It’s interesting because there’s a very thin line when getting into the showing-off territory. Sometimes showing off is good, sometimes it’s just annoying… couldn’t say why or what makes the difference. And sometimes indeed I am annoyed by some people when they do the “tilted controller” thing.
Though that’s not the case with Daedelus, even if he likes to do all those “burning buttons” gestures, which is another thing I sometimes find quite annoying. But I guess the deciding factor is the music that comes out from the speakers, and that’s where Daedalus probably makes me not care about the rest!
Haha, yeah, that’s something that confuses me as well. Funny nodbody came up with a proper stand/raiser solution. though I guess you can just use any regular one turned by 180°
The whole “audience only caring for the gear” thing is an interesting topic!
I must admit that I have been guilty of it in the past as well, not in the way that I bugged performer with my unrequested advice (which I’d never dare to do, not even if I didn’t like the show) but in the sense that I would go near the stage to take a close look at the gear. I used to do it because like many people, gear is what drew me to electronic music I guess. The good thing is, it became quite boring for me after some time, and at the same time I started to get more obsessed with music and started to care less about the gear.
I still look at gear, because as somebody who deals a lot with musical equipment, even more in my daily work as a designer, than when it comes to making music, I always find it interesting to see all the ingredients of the music I hear. While it is true that the gear does nothing on its own, and the deciding ingredient is always the artist, the music that results is often (if not always) in some way the product of the combination of artist and tool. While a good artist can do great music with any instrument, the resulting music will be different depending on the instruments used.
This said, I agree that there is usually way too much interest for gear. I’m not much into sports, but I don’t think anybody will run down to the playing field after a football match and ask the players of the winning match what ball they used and what material it was made of.
I think that gear is just easier to talk about. gear is a lot about specs, about absolutes.

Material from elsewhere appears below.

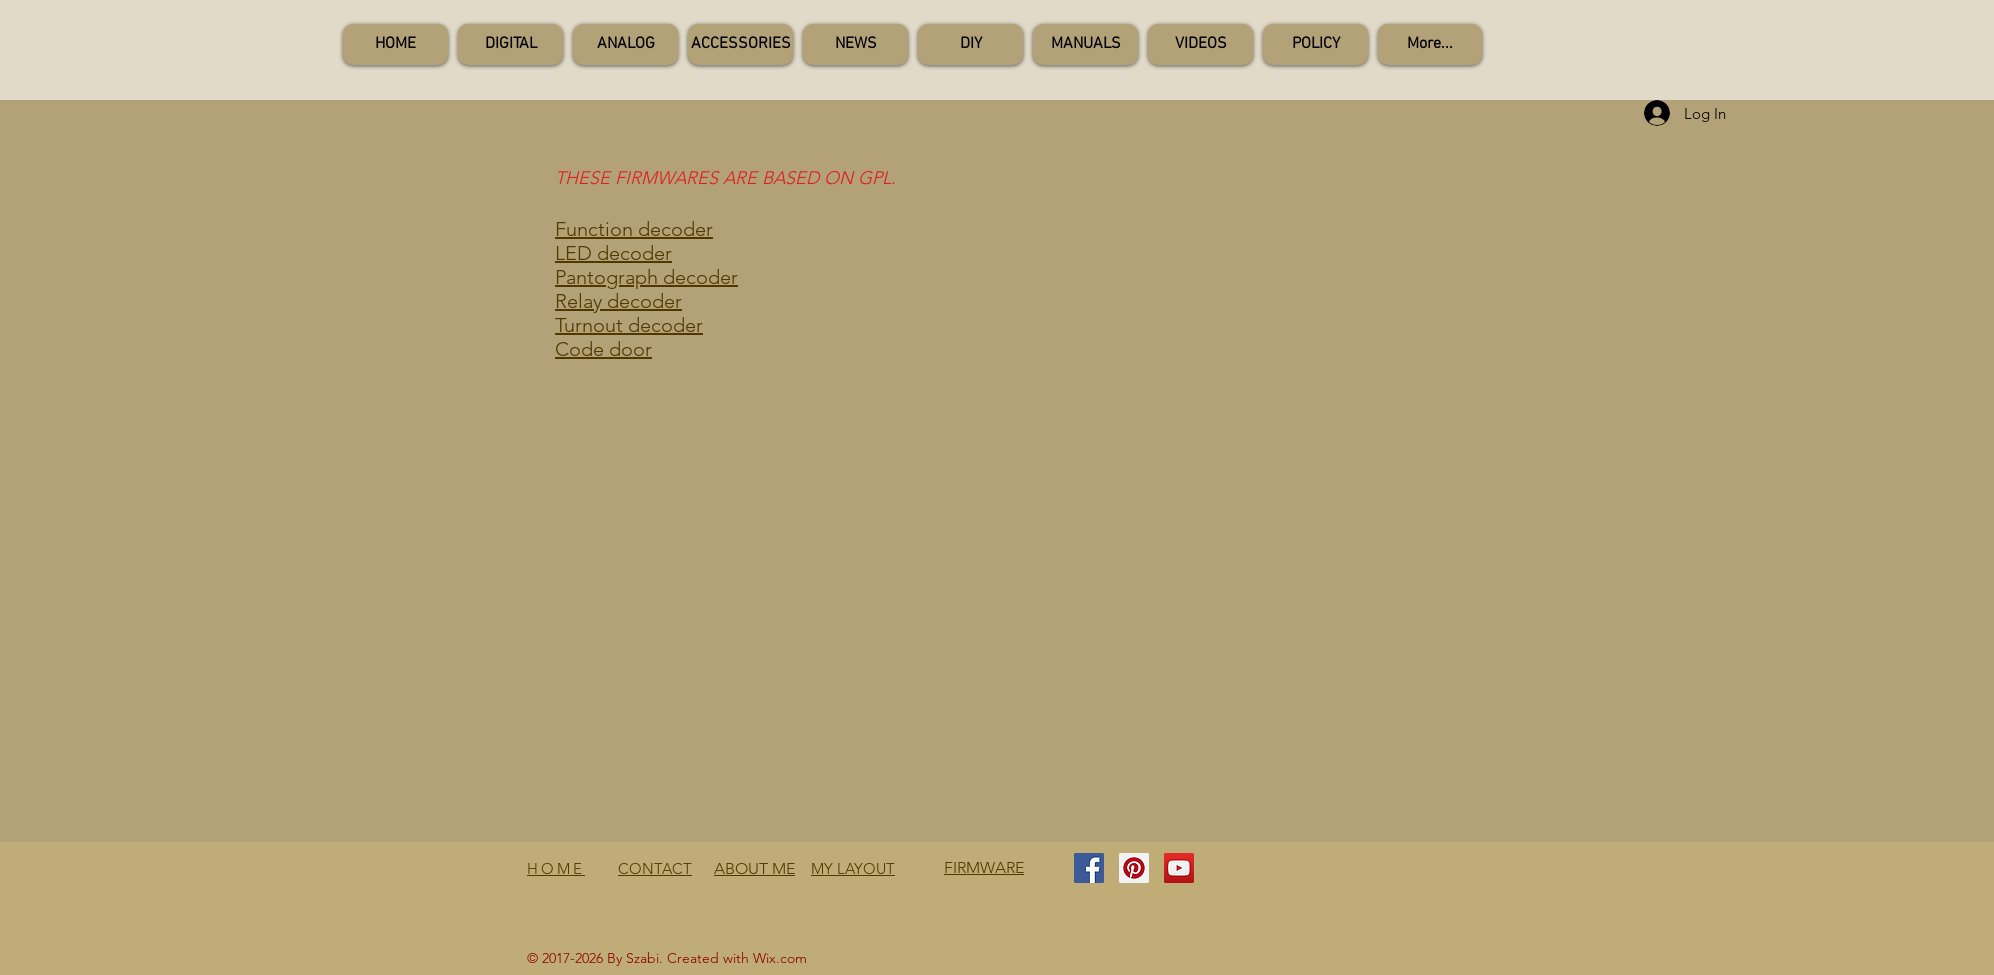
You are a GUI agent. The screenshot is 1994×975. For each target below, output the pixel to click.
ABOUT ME (754, 868)
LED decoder (613, 253)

If a sequencer has 64 steps, that’s an absolute, something you can put in a figure, it’s about quantity, something you can do math and comparisons with (64 > 16 hence 64 is better than 16) even though many aspects of it are in the realm of the subjective (which filter sounds best?).
Still it’s easier than talking about musical approaches, about artistic vision, about what the music evoked, about the way the artist created expectations, just to surprise you with something different, about certain choices being subtle, or not, about some material being very innovatively used, or transformed, etc.